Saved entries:
========

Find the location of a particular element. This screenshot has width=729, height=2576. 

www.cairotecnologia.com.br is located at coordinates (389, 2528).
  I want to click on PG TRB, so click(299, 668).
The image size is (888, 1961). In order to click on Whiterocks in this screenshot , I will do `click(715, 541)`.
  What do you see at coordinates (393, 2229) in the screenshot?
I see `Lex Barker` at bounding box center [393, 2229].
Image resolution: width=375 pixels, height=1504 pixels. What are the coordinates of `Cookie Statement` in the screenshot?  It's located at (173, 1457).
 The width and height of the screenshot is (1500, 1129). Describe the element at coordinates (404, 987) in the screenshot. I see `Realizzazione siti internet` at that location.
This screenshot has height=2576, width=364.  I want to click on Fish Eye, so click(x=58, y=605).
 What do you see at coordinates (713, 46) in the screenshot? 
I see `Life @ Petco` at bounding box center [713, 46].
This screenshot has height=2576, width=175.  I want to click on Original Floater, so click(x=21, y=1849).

========

Please transcribe all of the entries precisely.

Find the location of a particular element. This screenshot has width=729, height=2576. 

www.cairotecnologia.com.br is located at coordinates (389, 2528).
  I want to click on PG TRB, so click(299, 668).
The image size is (888, 1961). In order to click on Whiterocks in this screenshot , I will do `click(715, 541)`.
  What do you see at coordinates (393, 2229) in the screenshot?
I see `Lex Barker` at bounding box center [393, 2229].
Image resolution: width=375 pixels, height=1504 pixels. What are the coordinates of `Cookie Statement` in the screenshot?  It's located at (173, 1457).
 The width and height of the screenshot is (1500, 1129). Describe the element at coordinates (404, 987) in the screenshot. I see `Realizzazione siti internet` at that location.
This screenshot has height=2576, width=364.  I want to click on Fish Eye, so click(x=58, y=605).
 What do you see at coordinates (713, 46) in the screenshot? 
I see `Life @ Petco` at bounding box center [713, 46].
This screenshot has height=2576, width=175.  I want to click on Original Floater, so click(x=21, y=1849).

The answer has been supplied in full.